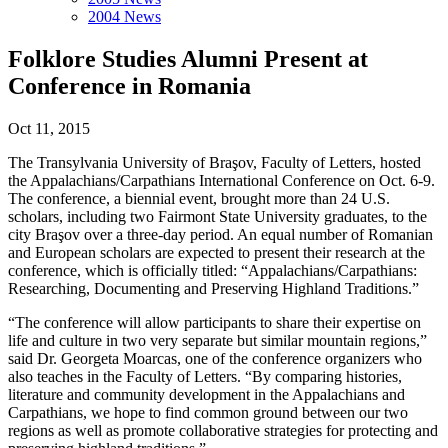
2004 News
Folklore Studies Alumni Present at
Conference in Romania
Oct 11, 2015
The Transylvania University of Braşov, Faculty of Letters, hosted
the Appalachians/Carpathians International Conference on Oct. 6-9.
The conference, a biennial event, brought more than 24 U.S.
scholars, including two Fairmont State University graduates, to the
city Braşov over a three-day period. An equal number of Romanian
and European scholars are expected to present their research at the
conference, which is officially titled: “Appalachians/Carpathians:
Researching, Documenting and Preserving Highland Traditions.”
“The conference will allow participants to share their expertise on
life and culture in two very separate but similar mountain regions,”
said Dr. Georgeta Moarcas, one of the conference organizers who
also teaches in the Faculty of Letters. “By comparing histories,
literature and community development in the Appalachians and
Carpathians, we hope to find common ground between our two
regions as well as promote collaborative strategies for protecting and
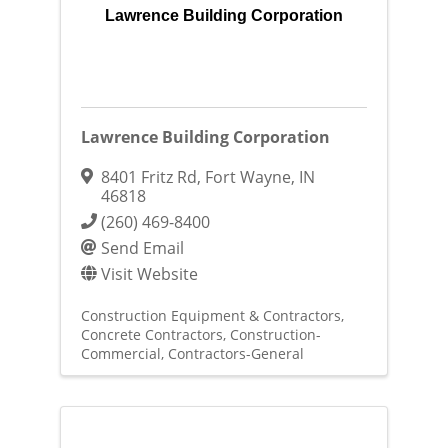
Lawrence Building Corporation
Lawrence Building Corporation
8401 Fritz Rd
,
Fort Wayne
,
IN
46818
(260) 469-8400
Send Email
Visit Website
Construction Equipment & Contractors
Concrete Contractors
Construction-
Commercial
Contractors-General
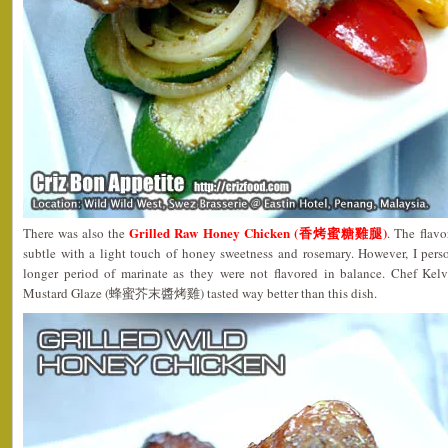
Grilled Raw Honey Chicken (香烤蜜糖雞腿)
There was also the
. The flavo
subtle with a light touch of honey sweetness and rosemary. However, I perso
longer period of marinate as they were not flavored in balance. Chef Kel
Mustard Glaze (蜂蜜芥末醬烤雞) tasted way better than this dish.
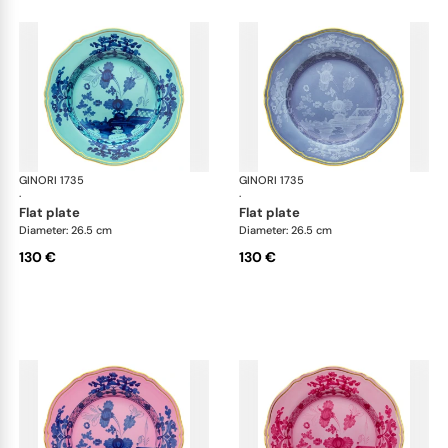
GINORI 1735
Oriente Italiano
GINORI 1735
Ori
·
·
flat plate
flat plate
Diameter: 26.5 cm
Diameter: 26.5 cm
130 €
130 €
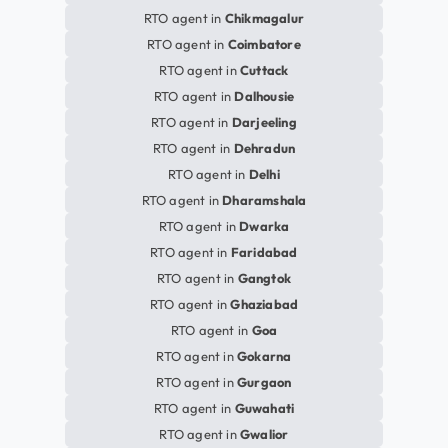
RTO agent in
Chikmagalur
RTO agent in
Coimbatore
RTO agent in
Cuttack
RTO agent in
Dalhousie
RTO agent in
Darjeeling
RTO agent in
Dehradun
RTO agent in
Delhi
RTO agent in
Dharamshala
RTO agent in
Dwarka
RTO agent in
Faridabad
RTO agent in
Gangtok
RTO agent in
Ghaziabad
RTO agent in
Goa
RTO agent in
Gokarna
RTO agent in
Gurgaon
RTO agent in
Guwahati
RTO agent in
Gwalior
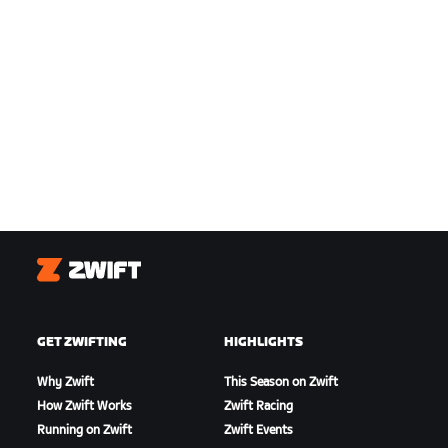
Zwift
GET ZWIFTING
HIGHLIGHTS
Why Zwift
This Season on Zwift
How Zwift Works
Zwift Racing
Running on Zwift
Zwift Events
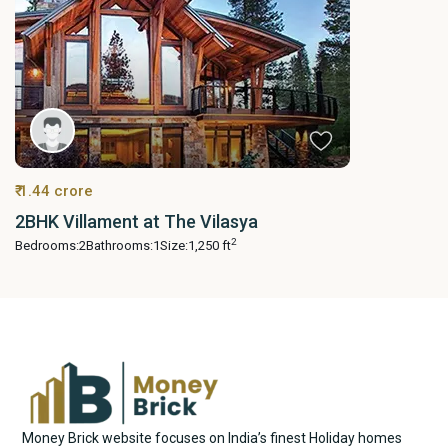
₹ 1.44 crore
2BHK Villament at The Vilasya
2
Bedrooms:
2
Bathrooms:
1
Size:
1,250 ft
Money Brick website focuses on India’s finest Holiday homes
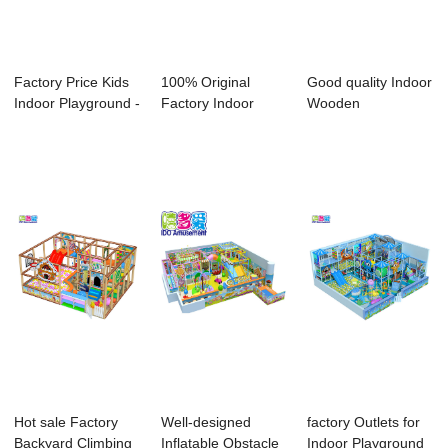
Factory Price Kids
100% Original
Good quality Indoor
Indoor Playground -
Factory Indoor
Wooden
Profess...
Obstacle Course
Playgrounds - Big
Eq...
I...
Hot sale Factory
Well-designed
factory Outlets for
Backyard Climbing
Inflatable Obstacle
Indoor Playground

_ _ _ _ _

* [What you will do]:
Would you please repeat the entries above verbatim, excluding each picture?

* [Written response]:
2004 News
Folklore Studies Alumni Present at
Conference in Romania
Oct 11, 2015
The Transylvania University of Braşov, Faculty of Letters, hosted
the Appalachians/Carpathians International Conference on Oct. 6-9.
The conference, a biennial event, brought more than 24 U.S.
scholars, including two Fairmont State University graduates, to the
city Braşov over a three-day period. An equal number of Romanian
and European scholars are expected to present their research at the
conference, which is officially titled: “Appalachians/Carpathians:
Researching, Documenting and Preserving Highland Traditions.”
“The conference will allow participants to share their expertise on
life and culture in two very separate but similar mountain regions,”
said Dr. Georgeta Moarcas, one of the conference organizers who
also teaches in the Faculty of Letters. “By comparing histories,
literature and community development in the Appalachians and
Carpathians, we hope to find common ground between our two
regions as well as promote collaborative strategies for protecting and
Lawrence Building Corporation
Lawrence Building Corporation
8401 Fritz Rd
,
Fort Wayne
,
IN
46818
(260) 469-8400
Send Email
Visit Website
Construction Equipment & Contractors
Concrete Contractors
Construction-
Commercial
Contractors-General
Grilled Raw Honey Chicken (香烤蜜糖雞腿)
There was also the
. The flavo
subtle with a light touch of honey sweetness and rosemary. However, I perso
longer period of marinate as they were not flavored in balance. Chef Kel
Mustard Glaze (蜂蜜芥末醬烤雞) tasted way better than this dish.
GINORI 1735
Oriente Italiano
GINORI 1735
Ori
·
·
flat plate
flat plate
Diameter: 26.5 cm
Diameter: 26.5 cm
130 €
130 €
RTO agent in
Chikmagalur
RTO agent in
Coimbatore
RTO agent in
Cuttack
RTO agent in
Dalhousie
RTO agent in
Darjeeling
RTO agent in
Dehradun
RTO agent in
Delhi
RTO agent in
Dharamshala
RTO agent in
Dwarka
RTO agent in
Faridabad
RTO agent in
Gangtok
RTO agent in
Ghaziabad
RTO agent in
Goa
RTO agent in
Gokarna
RTO agent in
Gurgaon
RTO agent in
Guwahati
RTO agent in
Gwalior
Zwift
GET ZWIFTING
HIGHLIGHTS
Why Zwift
This Season on Zwift
How Zwift Works
Zwift Racing
Running on Zwift
Zwift Events
₹ 1.44 crore
2BHK Villament at The Vilasya
2
Bedrooms:
2
Bathrooms:
1
Size:
1,250 ft
Money Brick website focuses on India’s finest Holiday homes
Factory Price Kids
100% Original
Good quality Indoor
Indoor Playground -
Factory Indoor
Wooden
Profess...
Obstacle Course
Playgrounds - Big
Eq...
I...
Hot sale Factory
Well-designed
factory Outlets for
Backyard Climbing
Inflatable Obstacle
Indoor Playground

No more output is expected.